▼

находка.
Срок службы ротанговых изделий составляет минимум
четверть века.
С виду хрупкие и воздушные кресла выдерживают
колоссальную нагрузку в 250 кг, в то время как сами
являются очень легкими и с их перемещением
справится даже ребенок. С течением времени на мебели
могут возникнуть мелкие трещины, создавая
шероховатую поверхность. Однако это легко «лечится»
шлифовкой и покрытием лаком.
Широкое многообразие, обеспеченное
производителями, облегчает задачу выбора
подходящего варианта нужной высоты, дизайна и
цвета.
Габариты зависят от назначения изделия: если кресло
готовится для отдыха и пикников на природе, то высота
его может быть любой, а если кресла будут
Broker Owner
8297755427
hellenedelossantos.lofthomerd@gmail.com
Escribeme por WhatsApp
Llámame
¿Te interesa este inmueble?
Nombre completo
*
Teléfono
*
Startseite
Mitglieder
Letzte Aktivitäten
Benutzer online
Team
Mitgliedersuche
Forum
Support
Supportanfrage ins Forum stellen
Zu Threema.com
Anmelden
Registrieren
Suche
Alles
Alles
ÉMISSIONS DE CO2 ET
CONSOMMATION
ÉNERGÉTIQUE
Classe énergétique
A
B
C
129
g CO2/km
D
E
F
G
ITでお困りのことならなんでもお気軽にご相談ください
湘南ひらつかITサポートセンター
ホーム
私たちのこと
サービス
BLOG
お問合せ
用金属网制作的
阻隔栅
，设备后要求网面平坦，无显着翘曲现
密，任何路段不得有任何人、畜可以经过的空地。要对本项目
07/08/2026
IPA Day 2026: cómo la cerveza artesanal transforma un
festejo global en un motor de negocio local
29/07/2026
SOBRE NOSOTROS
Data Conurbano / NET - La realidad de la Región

▲
▼

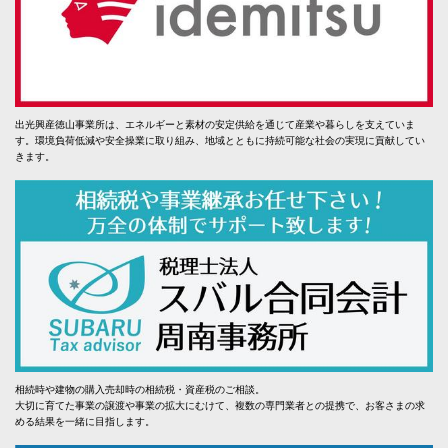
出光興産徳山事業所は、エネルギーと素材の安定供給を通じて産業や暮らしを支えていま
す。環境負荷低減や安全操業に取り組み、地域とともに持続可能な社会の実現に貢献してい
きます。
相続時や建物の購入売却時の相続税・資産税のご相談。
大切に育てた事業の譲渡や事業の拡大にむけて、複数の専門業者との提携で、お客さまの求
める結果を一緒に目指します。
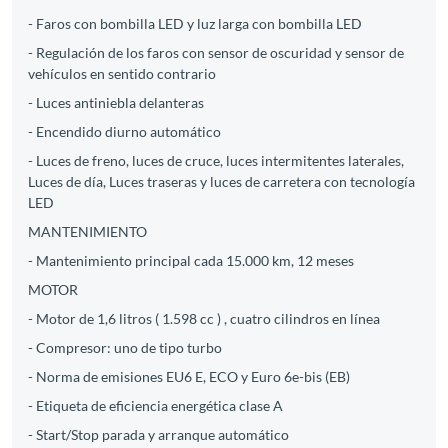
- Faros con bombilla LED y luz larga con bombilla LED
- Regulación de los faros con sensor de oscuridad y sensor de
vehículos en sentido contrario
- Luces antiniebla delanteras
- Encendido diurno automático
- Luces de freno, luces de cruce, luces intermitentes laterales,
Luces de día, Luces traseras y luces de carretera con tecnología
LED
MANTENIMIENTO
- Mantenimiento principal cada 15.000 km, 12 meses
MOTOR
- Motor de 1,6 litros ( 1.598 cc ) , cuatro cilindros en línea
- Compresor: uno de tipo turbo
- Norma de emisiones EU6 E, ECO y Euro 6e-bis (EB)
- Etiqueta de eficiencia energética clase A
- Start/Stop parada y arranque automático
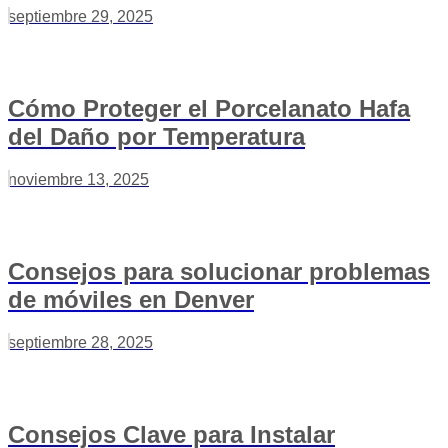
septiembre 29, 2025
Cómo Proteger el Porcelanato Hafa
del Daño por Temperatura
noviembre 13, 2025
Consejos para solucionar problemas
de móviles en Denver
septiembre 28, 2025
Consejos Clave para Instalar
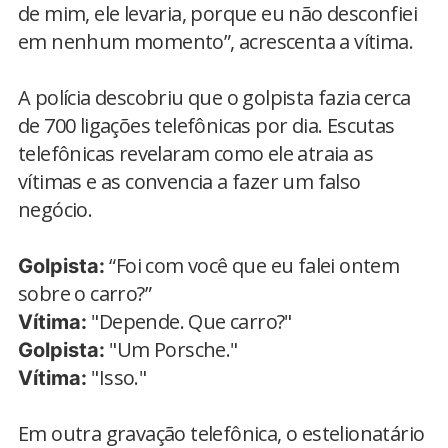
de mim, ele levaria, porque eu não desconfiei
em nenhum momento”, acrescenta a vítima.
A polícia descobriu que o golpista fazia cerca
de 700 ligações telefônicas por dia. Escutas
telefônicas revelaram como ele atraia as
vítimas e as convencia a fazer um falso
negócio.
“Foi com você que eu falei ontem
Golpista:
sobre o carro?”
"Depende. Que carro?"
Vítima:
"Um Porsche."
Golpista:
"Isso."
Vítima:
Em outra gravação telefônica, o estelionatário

▲

TASK BRIEF => Only the lines from the one containing "A polícia descobriu" through the one containing "Em outra gravação" are to be retyped, both boundary lines included, with no other material.

EXERCISE OUTPUT =>
A polícia descobriu que o golpista fazia cerca
de 700 ligações telefônicas por dia. Escutas
telefônicas revelaram como ele atraia as
vítimas e as convencia a fazer um falso
negócio.
“Foi com você que eu falei ontem
Golpista:
sobre o carro?”
"Depende. Que carro?"
Vítima:
"Um Porsche."
Golpista:
"Isso."
Vítima:
Em outra gravação telefônica, o estelionatário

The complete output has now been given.